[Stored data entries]
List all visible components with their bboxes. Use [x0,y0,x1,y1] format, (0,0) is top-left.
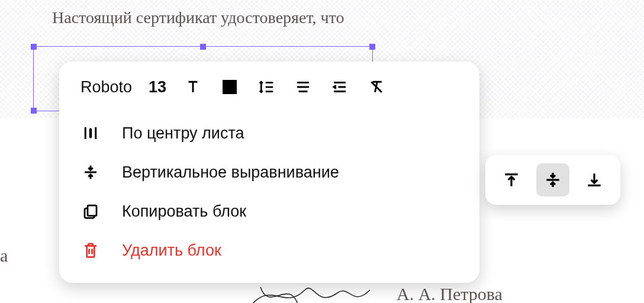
svg-rect-0 [88,205,96,216]
text-style-icon[interactable] [183,77,203,97]
copy-icon [80,201,101,221]
menu-center-on-sheet[interactable]: По центру листа [59,114,479,153]
align-middle-button[interactable] [536,163,569,196]
menu-delete-block[interactable]: Удалить блок [59,231,479,270]
certificate-header-text: Настоящий сертификат удостоверяет, что [52,8,344,27]
vertical-align-flyout [485,155,620,205]
resize-handle-top-center[interactable] [200,44,206,50]
menu-copy-block[interactable]: Копировать блок [59,192,479,231]
signer2-name: А. А. Петрова [397,284,503,303]
text-align-icon[interactable] [293,77,313,97]
align-top-button[interactable] [495,163,528,196]
editor-canvas: Настоящий сертификат удостоверяет, что а… [0,0,644,303]
block-actions-menu: По центру листа Вертикальное выравнивани… [59,109,479,270]
resize-handle-top-left[interactable] [31,44,37,50]
text-block-context-panel: Roboto 13 [59,62,479,283]
center-horizontal-icon [80,123,101,143]
menu-label: Удалить блок [122,241,221,260]
resize-handle-bottom-left[interactable] [31,108,37,114]
menu-label: По центру листа [122,124,244,143]
menu-vertical-align[interactable]: Вертикальное выравнивание [59,153,479,192]
text-format-toolbar: Roboto 13 [59,75,479,109]
clear-formatting-icon[interactable] [366,77,387,97]
cropped-text-left: а [0,246,8,266]
font-family-picker[interactable]: Roboto [80,78,132,96]
vertical-align-icon [80,162,101,182]
menu-label: Вертикальное выравнивание [122,163,339,182]
menu-label: Копировать блок [122,202,246,221]
align-bottom-button[interactable] [578,163,611,196]
trash-icon [80,240,101,260]
font-size-picker[interactable]: 13 [149,78,166,96]
resize-handle-top-right[interactable] [369,44,375,50]
line-height-icon[interactable] [256,77,276,97]
text-color-icon[interactable] [220,77,240,97]
indent-icon[interactable] [330,77,350,97]
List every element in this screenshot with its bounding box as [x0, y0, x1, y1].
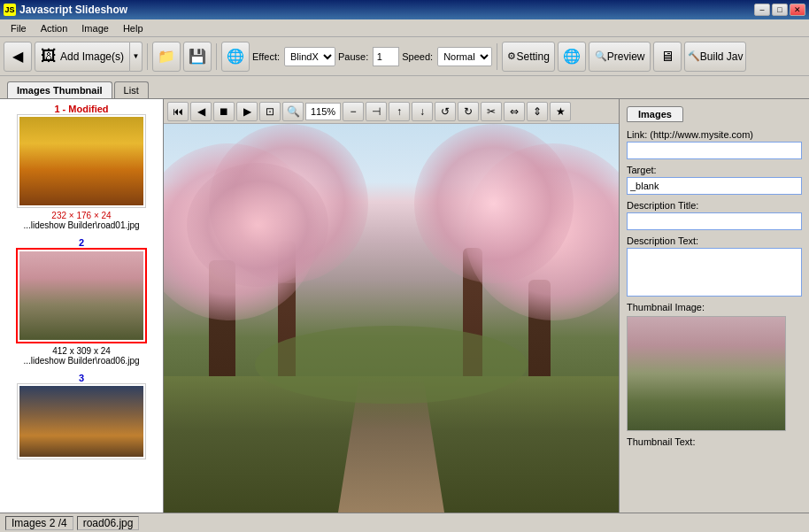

- WORK REQUEST: Collect each line above holding the string "Удалить".

- OUTPUT FOR THIS EXERCISE:
menu-delete-block[interactable]: Удалить блок [59,231,479,270]
menu-label: Удалить блок [122,241,221,260]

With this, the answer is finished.